Not Exactly LARP, but let’s take some cues from Renn Faire acting; back at the Faire, we had two keywords that meant what I’m saying was in-world, and what I’m saying is for the real world. In faith, and in sooth for in character (IC) and out of character (OoC), respectively. While the Starcruiser actors are trained to spot someone who wants to play or who wants to be left alone, the passengers are not. I read a post by a fellow passenger who was sitting at the bar minding their own business in costume with props, and people would not stop trying to role-play with them despite being told to leave them alone. So maybe we need something to let folks know that you aren’t playing right now, and conversely, ‘please talk to me I’m shy’ just some shorthand or a visual cue to leave someone alone, or take them along on your adventures.

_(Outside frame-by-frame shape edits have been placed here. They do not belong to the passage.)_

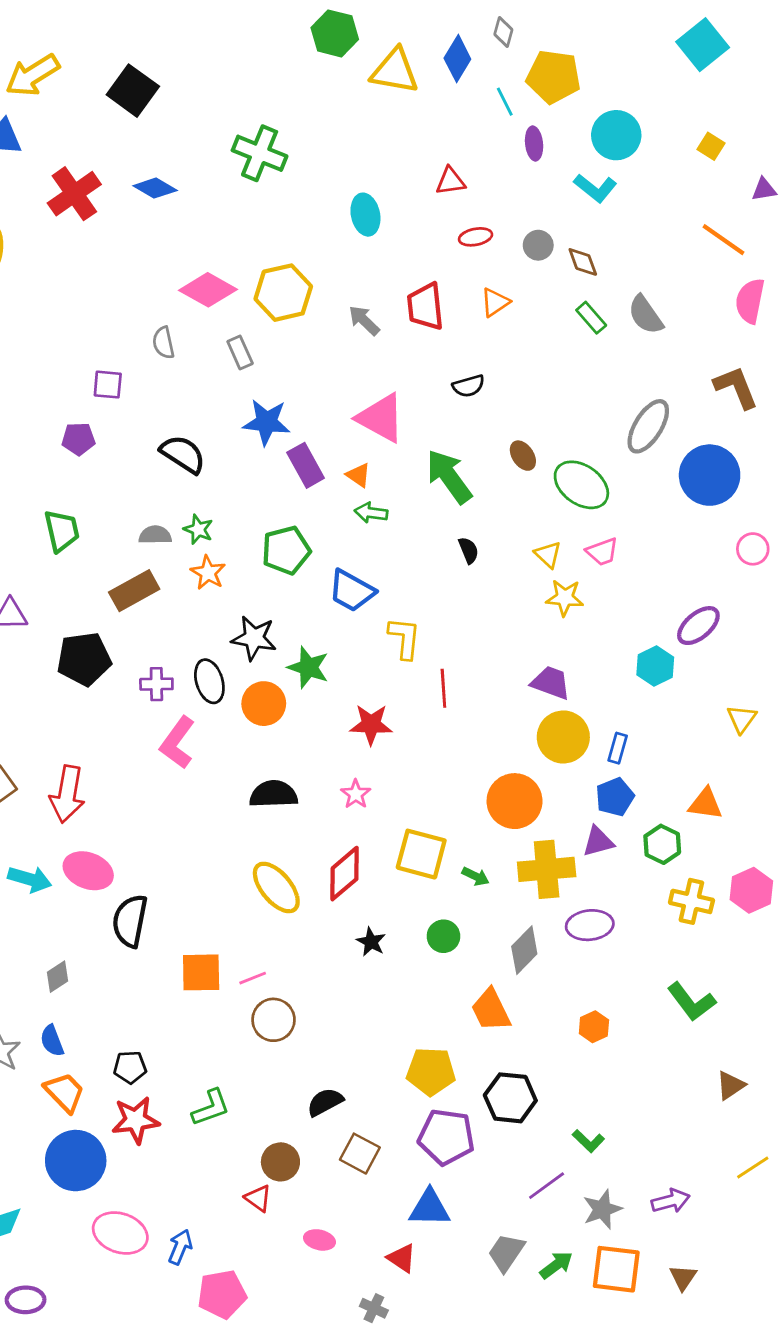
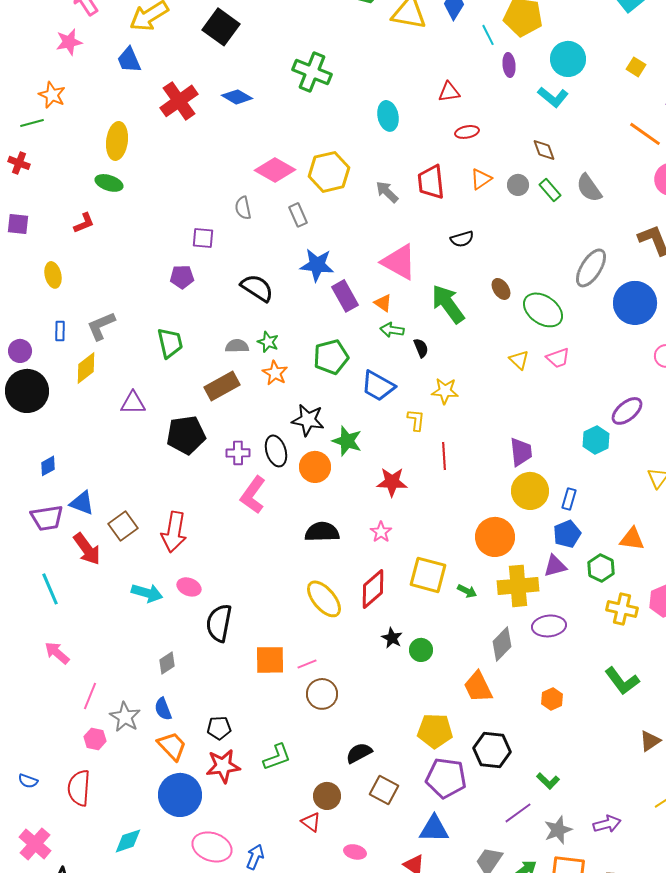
gray circle: (538, 245) -> (518, 185), moved
black semicircle: (469, 550) -> (421, 348), moved
yellow star: (565, 598) -> (445, 391), moved
yellow L-shape: (404, 638) -> (416, 420), size x0.7
purple trapezoid: (551, 683) -> (521, 452), turned 64
pink ellipse: (88, 871) -> (189, 587), size x0.7
green circle: (443, 936) -> (421, 650), moved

A LARPer in Germany says they have decorated spaces, and they host a Holonet with a digital banking system, virtual ID cards, galaxy map, bounty hunter postings, and advertisements. They’re supposed to have a radio with talk shows, news, and commercials with expectations to do more in the future. Their ID cards and credsticks use NFC, and most players are modding cell phone cases and switching their phone sounds and graphics to more in-universe equivalents.
A Washington state LARP has events where players buy tickets to pay for a place to stay on-site and covers their other overhead; there’s an optional meal plan. and a fridge for players to use. There are in-game credits, and some gear you can get for your character. I think you buy the gear (virtually?) with credits and then its up to the player to scrounge up a prop to go with it. Players can volunteer to play NPCs under the direction of the game staff to help out with other Player’s quests, and that volunteer earns in-game credits for their character. They allow Nerf guns to be used onsite for outdoor combat resolution, there are specifics about what kind of Nerf guns can be used, and they can’t be heavily modified, but in-world colors are preferred. Indoor combat uses parlor game mechanics defined in their rulebook, which is hosted on their website.
While the folks behind True Dungeon do not consider their experience to be a LARP, it’s close enough I feel like there is a lot we can learn from it. One of the neat lessons learned from their setup is having Game Masters in each room instead of one traveling with each group so that adjudications in each room would be the same instead of having party-to-party variation, a phenomenon known in organized TTRPG play as table variation.